Laugenbrezel. This suggestion is not just part of the Bavarian checklist but is actually identified with German food in general. Obviously, it would be a mistake to leave Munich without tasting it. The humble Pretzel is known nowadays in most countries of the world. It is however a whole different category from the ones you’ve tasted outside Germany. Especially in Bavaria the Laugenbrezel are nothing like the small & thin knot-shaped snacks we are accustomed to.
The Laugenbrezel are huge (they can reach 250 gr each), wheat flour, malt, salt & yeast doughy chunks that are briefly dipped into a mixture of sodium hydroxide and water (Natronlauge in German, hence the name Laugenbrezel) before they are given their characteristic loop knotted shape & are strewn with coarse salt.
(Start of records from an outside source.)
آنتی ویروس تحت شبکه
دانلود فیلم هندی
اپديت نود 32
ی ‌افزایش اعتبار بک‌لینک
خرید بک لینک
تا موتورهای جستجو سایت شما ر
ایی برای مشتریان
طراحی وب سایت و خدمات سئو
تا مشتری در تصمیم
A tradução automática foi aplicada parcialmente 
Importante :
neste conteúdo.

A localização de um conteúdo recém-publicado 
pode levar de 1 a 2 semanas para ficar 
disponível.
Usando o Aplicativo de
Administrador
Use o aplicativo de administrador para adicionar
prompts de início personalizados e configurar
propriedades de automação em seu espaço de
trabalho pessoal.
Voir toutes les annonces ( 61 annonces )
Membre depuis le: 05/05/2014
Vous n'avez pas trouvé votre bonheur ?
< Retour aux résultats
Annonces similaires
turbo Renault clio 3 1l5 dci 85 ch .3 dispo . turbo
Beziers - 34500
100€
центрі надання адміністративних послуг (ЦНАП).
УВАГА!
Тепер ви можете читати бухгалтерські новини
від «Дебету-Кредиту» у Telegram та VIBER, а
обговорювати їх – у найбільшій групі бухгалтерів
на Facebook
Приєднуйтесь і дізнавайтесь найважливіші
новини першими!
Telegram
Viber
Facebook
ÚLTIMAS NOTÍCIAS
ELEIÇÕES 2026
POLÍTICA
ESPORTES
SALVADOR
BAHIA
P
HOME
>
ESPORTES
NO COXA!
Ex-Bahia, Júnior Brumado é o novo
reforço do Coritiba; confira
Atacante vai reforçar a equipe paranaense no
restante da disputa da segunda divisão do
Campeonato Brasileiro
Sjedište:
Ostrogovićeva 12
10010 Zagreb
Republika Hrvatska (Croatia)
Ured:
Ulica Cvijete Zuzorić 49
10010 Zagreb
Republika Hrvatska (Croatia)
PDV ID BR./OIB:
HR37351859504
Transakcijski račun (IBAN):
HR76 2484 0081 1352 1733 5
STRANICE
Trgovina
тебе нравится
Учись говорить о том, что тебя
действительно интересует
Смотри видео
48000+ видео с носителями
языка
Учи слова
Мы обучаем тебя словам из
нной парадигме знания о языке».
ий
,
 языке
They are then baked until they form a thin dark brown crispy crust with their inside remaining soft & plump.
Although the origins of the first Pretzels are lost in the depths of Medieval Europe the Laugenbrezel is accredited to a baker named Anton Nepomuk who in 1839 was working for the Munich Royal Café. In his effort to prepare some sweet pretzels for his customers, he brushed the pretzels with Natronlauge(used to disinfect the bakery countertops) instead of sugar water. The result was the birth of a whole new category of Pretzel uniquely Bavarian that would permanently pair up with the Weisswurst sausage.